- _Records to process_
════════

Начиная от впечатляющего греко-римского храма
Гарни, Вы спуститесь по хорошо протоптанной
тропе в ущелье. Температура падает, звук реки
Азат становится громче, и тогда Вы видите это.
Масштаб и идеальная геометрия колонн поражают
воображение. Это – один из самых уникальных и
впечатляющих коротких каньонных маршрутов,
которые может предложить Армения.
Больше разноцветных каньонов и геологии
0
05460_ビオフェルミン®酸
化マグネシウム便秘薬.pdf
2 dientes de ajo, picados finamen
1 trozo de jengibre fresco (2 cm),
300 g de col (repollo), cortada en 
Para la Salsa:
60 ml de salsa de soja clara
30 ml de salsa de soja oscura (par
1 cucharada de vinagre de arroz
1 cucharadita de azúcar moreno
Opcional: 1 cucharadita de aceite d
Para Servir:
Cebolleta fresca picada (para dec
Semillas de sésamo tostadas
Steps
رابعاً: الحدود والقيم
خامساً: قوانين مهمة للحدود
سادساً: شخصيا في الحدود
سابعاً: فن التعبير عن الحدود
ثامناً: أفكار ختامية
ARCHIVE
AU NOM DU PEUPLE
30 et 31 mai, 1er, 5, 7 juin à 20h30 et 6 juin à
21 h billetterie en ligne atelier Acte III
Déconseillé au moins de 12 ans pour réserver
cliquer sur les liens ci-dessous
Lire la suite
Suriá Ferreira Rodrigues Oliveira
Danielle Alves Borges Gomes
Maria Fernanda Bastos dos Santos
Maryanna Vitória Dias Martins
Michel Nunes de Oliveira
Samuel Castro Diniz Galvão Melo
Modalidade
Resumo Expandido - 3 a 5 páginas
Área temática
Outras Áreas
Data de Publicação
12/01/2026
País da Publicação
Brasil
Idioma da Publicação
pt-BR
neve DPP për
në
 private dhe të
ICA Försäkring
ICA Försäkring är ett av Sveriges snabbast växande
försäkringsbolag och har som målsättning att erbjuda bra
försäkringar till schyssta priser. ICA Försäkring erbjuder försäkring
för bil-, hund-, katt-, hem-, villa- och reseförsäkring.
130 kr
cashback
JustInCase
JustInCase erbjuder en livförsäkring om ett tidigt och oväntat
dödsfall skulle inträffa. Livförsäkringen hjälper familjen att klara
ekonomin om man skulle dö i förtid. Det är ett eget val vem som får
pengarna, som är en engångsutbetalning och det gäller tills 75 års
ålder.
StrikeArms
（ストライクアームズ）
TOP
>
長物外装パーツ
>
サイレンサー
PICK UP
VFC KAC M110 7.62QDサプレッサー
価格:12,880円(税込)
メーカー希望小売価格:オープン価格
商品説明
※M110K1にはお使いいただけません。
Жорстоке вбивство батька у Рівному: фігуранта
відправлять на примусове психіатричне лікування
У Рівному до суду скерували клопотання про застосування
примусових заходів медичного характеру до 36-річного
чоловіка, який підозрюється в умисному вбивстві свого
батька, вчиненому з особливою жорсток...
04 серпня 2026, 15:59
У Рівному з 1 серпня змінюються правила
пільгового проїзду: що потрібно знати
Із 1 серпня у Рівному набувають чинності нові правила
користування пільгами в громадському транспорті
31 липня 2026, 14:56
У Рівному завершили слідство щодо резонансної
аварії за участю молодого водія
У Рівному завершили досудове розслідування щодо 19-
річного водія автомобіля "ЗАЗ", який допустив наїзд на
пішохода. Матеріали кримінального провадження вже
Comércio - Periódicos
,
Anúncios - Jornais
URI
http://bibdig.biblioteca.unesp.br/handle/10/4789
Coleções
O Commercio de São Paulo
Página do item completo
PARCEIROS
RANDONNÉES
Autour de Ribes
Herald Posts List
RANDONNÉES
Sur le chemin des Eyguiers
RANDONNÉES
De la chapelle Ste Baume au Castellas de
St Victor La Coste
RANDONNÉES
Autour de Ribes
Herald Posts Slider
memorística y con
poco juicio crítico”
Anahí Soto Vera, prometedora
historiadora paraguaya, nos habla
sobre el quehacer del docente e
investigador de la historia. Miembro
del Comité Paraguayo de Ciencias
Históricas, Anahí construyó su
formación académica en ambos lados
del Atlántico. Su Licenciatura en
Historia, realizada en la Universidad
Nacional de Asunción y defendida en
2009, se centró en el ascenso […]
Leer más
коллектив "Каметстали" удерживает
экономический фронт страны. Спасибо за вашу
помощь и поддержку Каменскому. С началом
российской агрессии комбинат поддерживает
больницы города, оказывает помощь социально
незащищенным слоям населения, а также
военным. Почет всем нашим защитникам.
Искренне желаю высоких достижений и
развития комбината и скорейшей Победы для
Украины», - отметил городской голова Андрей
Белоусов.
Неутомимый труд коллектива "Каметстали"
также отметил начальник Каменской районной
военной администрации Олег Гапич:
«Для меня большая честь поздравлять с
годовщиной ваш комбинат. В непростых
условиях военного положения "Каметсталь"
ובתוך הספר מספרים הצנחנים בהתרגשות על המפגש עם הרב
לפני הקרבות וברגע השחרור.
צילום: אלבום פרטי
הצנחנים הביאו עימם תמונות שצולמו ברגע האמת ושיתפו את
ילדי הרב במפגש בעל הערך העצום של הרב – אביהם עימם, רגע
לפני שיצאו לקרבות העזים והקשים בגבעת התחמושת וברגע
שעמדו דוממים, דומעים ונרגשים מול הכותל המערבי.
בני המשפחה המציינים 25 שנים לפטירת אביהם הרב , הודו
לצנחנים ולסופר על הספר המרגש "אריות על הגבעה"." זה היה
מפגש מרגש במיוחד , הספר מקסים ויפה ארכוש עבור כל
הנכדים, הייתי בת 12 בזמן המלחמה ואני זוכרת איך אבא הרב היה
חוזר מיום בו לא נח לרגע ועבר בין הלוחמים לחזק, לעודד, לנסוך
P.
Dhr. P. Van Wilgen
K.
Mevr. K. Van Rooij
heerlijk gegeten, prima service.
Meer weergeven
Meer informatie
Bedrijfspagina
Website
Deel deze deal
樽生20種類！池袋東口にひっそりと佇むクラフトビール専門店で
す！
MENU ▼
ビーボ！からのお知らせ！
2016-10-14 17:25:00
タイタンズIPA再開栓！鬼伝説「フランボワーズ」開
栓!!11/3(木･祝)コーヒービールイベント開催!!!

════════

- _Action item_
Return only the lines between the one holding "historiadora paraguaya, nos habla" and the one holding "больницы города, оказывает помощь социально", inclusive, exactly as they appear above.

- _Exercise solution_
historiadora paraguaya, nos habla
sobre el quehacer del docente e
investigador de la historia. Miembro
del Comité Paraguayo de Ciencias
Históricas, Anahí construyó su
formación académica en ambos lados
del Atlántico. Su Licenciatura en
Historia, realizada en la Universidad
Nacional de Asunción y defendida en
2009, se centró en el ascenso […]
Leer más
коллектив "Каметстали" удерживает
экономический фронт страны. Спасибо за вашу
помощь и поддержку Каменскому. С началом
российской агрессии комбинат поддерживает
больницы города, оказывает помощь социально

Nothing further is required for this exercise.